IMF slashes global forecast, with drastic falls in Italy and Spain
The International Monetary Fund has slashed its global growth forecast for this year and exhorted the European Central Bank to boost liquidity to stave off a deeper eurozone crisis.
By Ambrose Evans-Pritchard and Louise Armitstead
19 Jan 2012
“The global recovery is threatened by the growing tensions in the euro area,” the Fund said, according to a leaked draft of its World Economic Outlook which is due to be published next week.
Global GDP growth is to be cut from 4pc to 3.3pc, with drastic revisions for an arc of countries in Southern Europe.
Italy’s economy will contract by 2.2pc and Spain’s by 1.7pc as fiscal austerity measures bite harder and banks curtail lending, playing havoc with debt dynamics.

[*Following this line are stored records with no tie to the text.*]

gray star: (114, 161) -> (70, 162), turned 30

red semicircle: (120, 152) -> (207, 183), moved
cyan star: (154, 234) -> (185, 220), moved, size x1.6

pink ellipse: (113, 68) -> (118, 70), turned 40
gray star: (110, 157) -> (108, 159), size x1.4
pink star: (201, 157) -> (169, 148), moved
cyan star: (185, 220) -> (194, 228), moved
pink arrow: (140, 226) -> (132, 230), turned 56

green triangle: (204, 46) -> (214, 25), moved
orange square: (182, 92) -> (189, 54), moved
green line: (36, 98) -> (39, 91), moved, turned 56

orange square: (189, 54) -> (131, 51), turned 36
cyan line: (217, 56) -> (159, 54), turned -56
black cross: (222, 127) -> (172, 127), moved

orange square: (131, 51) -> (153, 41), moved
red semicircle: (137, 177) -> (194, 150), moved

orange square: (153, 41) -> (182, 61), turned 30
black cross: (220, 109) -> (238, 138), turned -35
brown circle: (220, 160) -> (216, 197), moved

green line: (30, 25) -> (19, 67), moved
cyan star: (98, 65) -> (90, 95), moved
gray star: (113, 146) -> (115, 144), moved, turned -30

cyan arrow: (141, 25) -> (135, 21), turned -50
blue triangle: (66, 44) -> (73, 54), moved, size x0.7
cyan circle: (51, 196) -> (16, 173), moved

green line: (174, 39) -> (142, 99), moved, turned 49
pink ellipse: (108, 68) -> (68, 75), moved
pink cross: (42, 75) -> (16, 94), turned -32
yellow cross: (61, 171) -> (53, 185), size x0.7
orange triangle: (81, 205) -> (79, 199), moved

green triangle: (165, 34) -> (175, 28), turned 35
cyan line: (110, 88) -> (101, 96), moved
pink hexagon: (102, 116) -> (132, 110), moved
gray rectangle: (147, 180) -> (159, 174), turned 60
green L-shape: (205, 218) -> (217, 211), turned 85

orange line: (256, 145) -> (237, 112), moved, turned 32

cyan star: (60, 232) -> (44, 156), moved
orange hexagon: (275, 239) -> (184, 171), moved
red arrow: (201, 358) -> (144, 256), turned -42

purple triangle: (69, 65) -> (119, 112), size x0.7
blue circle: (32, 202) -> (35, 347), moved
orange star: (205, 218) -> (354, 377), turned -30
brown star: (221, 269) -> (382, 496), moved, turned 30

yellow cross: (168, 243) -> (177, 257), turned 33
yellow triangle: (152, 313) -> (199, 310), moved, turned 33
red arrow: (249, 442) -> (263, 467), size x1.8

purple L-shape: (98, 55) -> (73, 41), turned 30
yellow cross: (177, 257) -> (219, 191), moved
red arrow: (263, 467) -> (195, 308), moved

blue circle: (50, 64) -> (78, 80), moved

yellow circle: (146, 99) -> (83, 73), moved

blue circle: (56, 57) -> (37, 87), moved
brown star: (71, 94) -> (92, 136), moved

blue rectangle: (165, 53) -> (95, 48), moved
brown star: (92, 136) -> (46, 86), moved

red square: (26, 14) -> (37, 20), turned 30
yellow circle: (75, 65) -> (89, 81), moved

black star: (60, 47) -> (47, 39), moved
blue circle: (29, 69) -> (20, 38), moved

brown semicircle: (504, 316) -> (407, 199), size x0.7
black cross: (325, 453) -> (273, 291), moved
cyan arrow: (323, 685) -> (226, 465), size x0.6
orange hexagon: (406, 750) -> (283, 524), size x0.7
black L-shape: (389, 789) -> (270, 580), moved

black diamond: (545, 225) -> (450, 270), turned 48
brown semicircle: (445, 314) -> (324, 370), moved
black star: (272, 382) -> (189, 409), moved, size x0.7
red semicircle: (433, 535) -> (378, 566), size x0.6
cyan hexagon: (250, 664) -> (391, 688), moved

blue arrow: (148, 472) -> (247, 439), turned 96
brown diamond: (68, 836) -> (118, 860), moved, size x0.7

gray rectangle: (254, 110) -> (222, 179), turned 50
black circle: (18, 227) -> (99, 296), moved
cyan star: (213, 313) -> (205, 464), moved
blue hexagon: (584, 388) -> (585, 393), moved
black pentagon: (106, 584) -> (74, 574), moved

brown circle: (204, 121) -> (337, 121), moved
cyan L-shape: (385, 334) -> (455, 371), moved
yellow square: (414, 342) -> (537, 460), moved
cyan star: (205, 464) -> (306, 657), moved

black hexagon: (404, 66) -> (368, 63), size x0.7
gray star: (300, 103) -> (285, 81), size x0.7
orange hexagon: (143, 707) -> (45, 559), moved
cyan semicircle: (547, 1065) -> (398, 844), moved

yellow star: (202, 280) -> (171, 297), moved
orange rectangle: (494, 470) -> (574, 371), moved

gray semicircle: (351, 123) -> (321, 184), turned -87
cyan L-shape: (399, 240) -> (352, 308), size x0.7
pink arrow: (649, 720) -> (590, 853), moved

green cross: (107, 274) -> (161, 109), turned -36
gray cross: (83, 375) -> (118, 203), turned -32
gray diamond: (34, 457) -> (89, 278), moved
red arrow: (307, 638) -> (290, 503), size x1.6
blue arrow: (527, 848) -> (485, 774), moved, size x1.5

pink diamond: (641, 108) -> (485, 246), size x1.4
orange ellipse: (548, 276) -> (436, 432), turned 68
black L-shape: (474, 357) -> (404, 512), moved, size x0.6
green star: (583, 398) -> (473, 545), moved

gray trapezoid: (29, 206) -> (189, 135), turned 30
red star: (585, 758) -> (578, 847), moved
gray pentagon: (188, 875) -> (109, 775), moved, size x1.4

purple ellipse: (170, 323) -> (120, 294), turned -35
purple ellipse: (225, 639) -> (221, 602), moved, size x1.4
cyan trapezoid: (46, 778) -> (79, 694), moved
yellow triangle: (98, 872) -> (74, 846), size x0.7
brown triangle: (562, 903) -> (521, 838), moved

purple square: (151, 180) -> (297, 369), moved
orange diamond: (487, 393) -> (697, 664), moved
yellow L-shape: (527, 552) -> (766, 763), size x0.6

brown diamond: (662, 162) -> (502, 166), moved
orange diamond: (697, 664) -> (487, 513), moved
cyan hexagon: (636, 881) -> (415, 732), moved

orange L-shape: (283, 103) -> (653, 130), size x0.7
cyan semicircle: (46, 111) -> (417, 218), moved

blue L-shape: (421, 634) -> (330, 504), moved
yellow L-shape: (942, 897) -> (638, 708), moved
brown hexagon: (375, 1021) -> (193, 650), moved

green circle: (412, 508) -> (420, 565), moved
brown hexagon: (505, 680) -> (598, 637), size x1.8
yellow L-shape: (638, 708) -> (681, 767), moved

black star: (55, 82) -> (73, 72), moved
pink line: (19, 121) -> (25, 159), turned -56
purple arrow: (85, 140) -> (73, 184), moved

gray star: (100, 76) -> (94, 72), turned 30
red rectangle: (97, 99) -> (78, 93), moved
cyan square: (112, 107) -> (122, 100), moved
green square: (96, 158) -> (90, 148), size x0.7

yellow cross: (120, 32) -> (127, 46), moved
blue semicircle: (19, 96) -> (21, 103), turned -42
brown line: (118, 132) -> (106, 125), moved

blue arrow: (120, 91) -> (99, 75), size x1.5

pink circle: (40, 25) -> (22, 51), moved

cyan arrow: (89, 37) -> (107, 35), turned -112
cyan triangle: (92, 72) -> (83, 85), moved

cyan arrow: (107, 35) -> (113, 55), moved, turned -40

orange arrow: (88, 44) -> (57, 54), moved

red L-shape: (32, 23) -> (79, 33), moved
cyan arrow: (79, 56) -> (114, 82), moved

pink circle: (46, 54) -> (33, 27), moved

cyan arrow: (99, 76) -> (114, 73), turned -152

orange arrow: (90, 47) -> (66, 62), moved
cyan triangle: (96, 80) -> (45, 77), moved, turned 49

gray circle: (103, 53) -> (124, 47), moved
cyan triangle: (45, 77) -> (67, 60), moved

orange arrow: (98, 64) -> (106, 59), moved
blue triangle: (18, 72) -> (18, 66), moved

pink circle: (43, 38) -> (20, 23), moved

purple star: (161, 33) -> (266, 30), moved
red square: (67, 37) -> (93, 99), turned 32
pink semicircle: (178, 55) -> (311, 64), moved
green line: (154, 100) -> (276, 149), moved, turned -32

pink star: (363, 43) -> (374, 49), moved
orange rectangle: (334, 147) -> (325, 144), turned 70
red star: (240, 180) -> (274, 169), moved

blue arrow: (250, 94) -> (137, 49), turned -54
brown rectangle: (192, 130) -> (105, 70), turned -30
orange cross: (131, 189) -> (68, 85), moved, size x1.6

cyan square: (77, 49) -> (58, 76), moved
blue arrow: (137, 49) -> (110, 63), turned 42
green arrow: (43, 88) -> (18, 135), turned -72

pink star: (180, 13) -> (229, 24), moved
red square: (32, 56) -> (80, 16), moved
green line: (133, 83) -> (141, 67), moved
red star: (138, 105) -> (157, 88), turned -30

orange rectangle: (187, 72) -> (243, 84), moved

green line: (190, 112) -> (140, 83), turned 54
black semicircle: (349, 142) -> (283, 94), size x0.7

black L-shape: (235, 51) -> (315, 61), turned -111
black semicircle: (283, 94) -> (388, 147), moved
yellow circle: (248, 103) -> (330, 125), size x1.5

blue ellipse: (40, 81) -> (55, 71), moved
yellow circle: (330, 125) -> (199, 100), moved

The eurozone as a whole will shrink by 0.5pc, down from growth of 1.1pc in the Fund’s last forecast in September, an even grimmer outlook for the region than growth revisions released by the World Bank earlier this week.
The new figures are an admission that the IMF has been caught badly off guard by fast-moving events. It appears to misjudged the gravity of the crisis in Southern Europe. The new forecasts explain why the Fund is requesting a $600bn (£388bn) boost to its firepower.